* Source records *
______
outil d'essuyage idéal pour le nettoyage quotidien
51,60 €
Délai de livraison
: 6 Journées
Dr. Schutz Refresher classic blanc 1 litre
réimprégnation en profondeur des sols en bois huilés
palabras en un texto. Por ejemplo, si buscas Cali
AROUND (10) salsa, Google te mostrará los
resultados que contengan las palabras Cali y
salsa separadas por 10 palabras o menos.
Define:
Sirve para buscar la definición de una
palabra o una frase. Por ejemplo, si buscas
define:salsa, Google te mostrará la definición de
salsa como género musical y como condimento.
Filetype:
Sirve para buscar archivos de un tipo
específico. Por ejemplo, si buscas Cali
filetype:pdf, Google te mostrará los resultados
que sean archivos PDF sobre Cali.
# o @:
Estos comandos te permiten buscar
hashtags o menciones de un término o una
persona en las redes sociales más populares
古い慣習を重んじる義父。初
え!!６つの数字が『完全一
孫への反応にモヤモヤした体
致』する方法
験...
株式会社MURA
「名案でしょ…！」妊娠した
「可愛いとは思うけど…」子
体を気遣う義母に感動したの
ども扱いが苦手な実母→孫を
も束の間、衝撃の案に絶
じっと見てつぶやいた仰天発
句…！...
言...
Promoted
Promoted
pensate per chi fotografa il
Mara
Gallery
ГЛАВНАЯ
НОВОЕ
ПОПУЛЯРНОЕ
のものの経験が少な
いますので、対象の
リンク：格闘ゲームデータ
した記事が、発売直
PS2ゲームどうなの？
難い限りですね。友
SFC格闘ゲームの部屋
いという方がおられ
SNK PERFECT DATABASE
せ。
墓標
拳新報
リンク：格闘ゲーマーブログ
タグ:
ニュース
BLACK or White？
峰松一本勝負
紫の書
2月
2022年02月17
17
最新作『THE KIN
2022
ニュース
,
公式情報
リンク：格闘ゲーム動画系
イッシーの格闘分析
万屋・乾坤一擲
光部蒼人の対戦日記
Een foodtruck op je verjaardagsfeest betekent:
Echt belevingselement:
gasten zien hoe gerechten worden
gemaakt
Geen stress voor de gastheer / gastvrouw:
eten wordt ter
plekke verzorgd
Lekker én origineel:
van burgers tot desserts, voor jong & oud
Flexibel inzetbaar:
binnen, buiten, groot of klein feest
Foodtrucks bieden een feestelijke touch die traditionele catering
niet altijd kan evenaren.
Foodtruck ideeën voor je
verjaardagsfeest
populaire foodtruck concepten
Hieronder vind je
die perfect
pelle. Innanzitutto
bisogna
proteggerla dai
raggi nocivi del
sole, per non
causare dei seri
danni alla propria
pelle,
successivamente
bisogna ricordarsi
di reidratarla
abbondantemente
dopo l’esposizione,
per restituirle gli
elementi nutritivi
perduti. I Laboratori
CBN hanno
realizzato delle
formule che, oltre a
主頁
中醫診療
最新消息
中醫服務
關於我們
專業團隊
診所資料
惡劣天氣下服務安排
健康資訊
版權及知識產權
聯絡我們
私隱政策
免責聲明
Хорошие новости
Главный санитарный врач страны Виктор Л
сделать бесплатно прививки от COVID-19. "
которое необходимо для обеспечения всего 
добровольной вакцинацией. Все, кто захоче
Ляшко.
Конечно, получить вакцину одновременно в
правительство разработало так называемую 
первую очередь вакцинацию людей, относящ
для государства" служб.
______
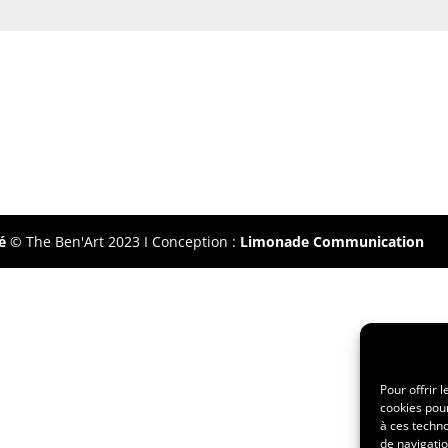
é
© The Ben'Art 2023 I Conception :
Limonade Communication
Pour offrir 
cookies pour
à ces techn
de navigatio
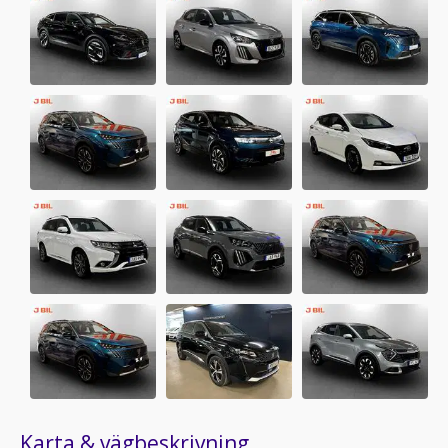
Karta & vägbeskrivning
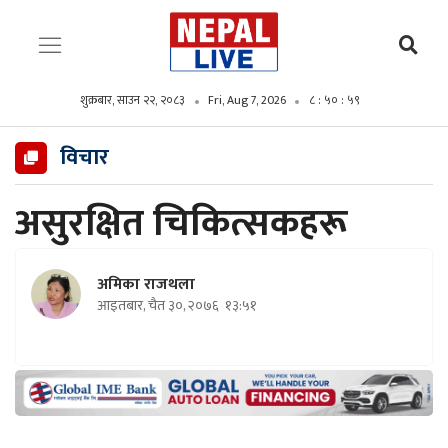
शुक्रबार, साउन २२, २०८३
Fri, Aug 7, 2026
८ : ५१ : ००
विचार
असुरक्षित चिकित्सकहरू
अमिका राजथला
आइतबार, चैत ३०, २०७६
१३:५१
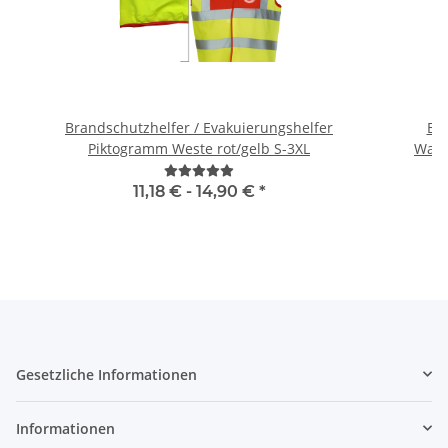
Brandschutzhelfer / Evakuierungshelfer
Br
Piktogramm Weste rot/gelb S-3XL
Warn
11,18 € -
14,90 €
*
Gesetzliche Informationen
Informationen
______
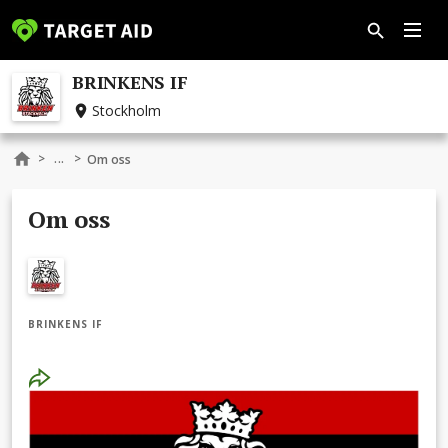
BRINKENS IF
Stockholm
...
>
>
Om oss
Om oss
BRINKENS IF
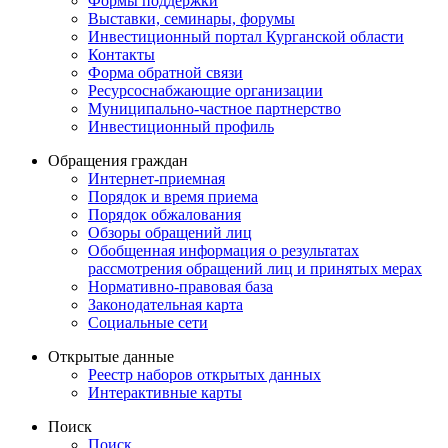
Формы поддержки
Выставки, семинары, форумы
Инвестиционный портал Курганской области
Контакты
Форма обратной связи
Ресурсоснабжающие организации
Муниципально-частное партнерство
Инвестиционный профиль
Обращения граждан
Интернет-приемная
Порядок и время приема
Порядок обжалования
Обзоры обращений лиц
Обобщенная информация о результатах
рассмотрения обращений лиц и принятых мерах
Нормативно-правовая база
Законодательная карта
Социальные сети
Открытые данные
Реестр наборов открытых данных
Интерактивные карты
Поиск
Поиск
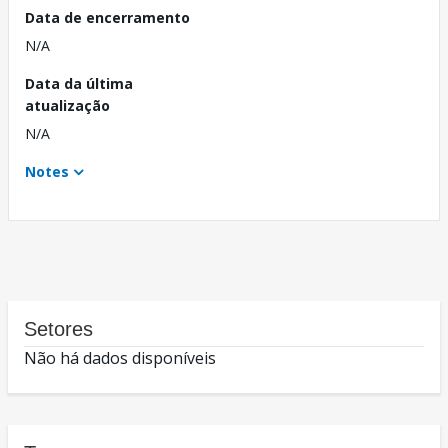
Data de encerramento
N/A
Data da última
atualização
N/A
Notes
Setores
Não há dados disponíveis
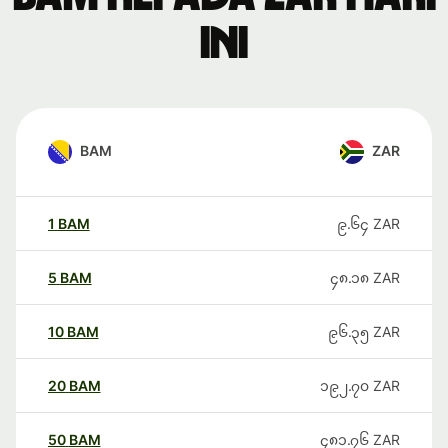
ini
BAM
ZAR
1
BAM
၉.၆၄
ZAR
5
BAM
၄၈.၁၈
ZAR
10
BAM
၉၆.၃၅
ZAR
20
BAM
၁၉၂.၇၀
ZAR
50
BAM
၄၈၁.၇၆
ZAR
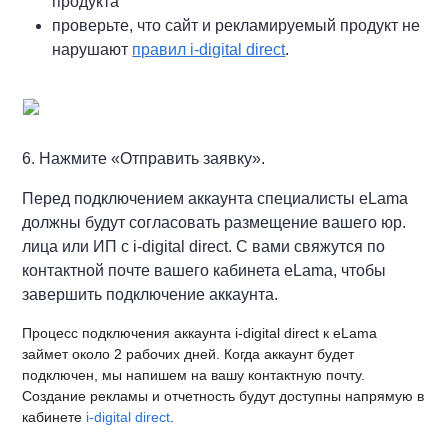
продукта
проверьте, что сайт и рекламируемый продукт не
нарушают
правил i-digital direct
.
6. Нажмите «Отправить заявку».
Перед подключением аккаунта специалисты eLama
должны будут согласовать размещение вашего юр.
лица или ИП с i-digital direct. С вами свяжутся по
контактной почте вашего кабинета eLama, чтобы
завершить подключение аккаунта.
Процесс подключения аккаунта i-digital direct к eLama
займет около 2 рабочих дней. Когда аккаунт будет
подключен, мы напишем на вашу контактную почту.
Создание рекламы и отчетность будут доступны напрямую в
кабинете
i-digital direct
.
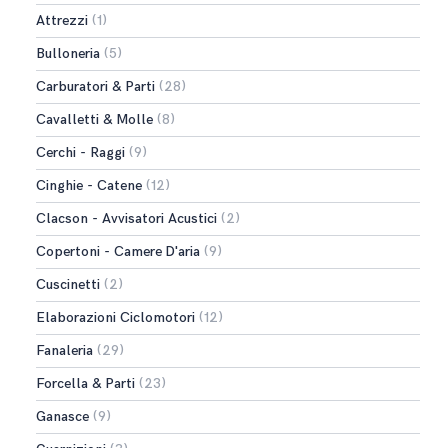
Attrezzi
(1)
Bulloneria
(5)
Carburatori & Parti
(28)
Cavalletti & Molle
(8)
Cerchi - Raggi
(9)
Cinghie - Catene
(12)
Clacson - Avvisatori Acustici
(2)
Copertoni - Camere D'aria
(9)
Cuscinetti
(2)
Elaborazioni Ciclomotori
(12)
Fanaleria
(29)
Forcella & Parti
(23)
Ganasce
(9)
______
* Aim of the task *
Find every line above that includes the word "Инвестиционный", then state how many there are and nothing more.

* Answer to this task *
2